Hatch: Supreme Court vote a bad idea during ‘nastiest election campaign’

Senate President pro tempore Orrin Hatch, R-Utah, asserted Monday that he and other Republicans will stick to their position that Supreme Court nominee Merrick Garland won’t get a hearing or a vote this year.

“Given that the American people have elected a president and a Senate majority with drastically different views on the nature of legitimate constitutional government — a split decision of sorts — it seems appropriate to let 2016 voters decide which of two very different paths the Supreme Court should take,” Hatch wrote in a New York Times op-ed published Monday.

Hatch’s argument is in line with other GOP leaders, who say a replacement for the late Justice Antonin Scalia should not be nominated until after the 2016 general election. Hatch also he explained that the party of the next president shouldn’t matter.

“Throughout its history, the Senate has never confirmed a nominee to fill a Supreme Court vacancy that occurred this late in a term-limited president’s time in office.
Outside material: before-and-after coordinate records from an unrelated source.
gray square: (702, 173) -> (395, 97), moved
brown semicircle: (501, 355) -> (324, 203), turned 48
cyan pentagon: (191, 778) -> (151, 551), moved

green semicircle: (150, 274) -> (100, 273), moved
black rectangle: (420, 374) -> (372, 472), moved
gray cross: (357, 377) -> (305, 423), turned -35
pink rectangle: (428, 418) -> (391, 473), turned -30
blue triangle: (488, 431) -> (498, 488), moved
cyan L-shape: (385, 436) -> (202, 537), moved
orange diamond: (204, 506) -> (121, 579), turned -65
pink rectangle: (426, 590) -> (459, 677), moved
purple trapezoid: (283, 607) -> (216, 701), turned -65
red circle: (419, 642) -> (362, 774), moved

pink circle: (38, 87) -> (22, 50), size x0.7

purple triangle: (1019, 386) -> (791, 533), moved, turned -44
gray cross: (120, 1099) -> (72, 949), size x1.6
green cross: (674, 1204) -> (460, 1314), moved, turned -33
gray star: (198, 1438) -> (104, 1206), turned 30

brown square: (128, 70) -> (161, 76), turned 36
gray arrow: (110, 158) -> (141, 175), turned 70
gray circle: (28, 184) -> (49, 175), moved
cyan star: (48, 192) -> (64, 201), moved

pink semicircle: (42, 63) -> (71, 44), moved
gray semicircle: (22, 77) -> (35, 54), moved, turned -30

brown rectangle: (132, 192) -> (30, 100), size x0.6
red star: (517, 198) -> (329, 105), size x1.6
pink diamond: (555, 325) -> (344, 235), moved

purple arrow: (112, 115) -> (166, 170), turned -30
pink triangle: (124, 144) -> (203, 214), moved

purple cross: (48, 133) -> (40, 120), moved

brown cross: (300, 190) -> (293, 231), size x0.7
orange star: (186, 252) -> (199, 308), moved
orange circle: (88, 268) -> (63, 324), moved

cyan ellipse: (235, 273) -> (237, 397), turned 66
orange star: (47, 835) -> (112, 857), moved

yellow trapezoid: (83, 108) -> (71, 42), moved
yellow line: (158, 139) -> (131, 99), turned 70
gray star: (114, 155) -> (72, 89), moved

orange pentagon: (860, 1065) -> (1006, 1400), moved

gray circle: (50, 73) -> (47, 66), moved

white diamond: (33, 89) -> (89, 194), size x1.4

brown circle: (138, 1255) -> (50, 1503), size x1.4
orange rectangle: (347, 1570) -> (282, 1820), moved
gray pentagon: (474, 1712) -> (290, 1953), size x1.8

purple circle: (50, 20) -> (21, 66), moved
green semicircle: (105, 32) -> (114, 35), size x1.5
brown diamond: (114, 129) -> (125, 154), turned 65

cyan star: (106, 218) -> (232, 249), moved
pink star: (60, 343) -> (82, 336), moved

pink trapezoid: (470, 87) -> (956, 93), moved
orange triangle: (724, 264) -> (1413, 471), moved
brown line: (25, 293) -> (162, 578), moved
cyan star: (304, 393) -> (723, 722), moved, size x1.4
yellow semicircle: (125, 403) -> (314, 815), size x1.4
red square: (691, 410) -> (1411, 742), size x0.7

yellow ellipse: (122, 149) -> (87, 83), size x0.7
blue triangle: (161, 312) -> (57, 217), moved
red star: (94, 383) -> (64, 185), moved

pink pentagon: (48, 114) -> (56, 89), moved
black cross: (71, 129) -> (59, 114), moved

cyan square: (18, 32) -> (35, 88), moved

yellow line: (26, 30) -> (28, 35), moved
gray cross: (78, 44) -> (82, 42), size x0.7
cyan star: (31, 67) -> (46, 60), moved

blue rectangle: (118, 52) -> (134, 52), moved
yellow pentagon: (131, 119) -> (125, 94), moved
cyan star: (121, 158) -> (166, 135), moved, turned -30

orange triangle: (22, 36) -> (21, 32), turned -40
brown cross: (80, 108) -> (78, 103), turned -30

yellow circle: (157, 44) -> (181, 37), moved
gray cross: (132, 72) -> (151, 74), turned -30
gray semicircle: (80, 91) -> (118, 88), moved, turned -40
Considering a nominee now — in the middle of the nastiest election campaign in recent memory — could damage the judicial confirmation process beyond repair,” wrote Hatch, who has served on the Senate Judiciary Committee for four decades.

Hatch also cited his witnessing of “the deterioration of the confirmation process” due to both conservative and liberal senators over the years.

“Neither party has clean hands on this front,” wrote Hatch, who cited the failed confirmation process of Judge Robert Bork and “hostile” confirmation of Judge Clarence Thomas.

“Add to this growing list of grievances the Democrats’ ‘nuclear’ demolition of the judicial filibuster and President Obama’s subsequent efforts to pack the courts — the powerful D.C. Circuit Court of Appeals in particular — with judges committed to rubber-stamping his progressive agenda,” Hatch wrote. “Democrats have no credibility in lecturing Republicans on how to conduct the current confirmation process,” and “recent actions only validate the rationale for waiting.”

Earlier this month, Obama nominated Garland to fill the Supreme Court seat left vacant by the late Scalia, saying he is someone both Republicans and Democrats can agree upon. Garland, 63, is currently the chief judge of the U.S. Court of Appeals for the D.C. Circuit.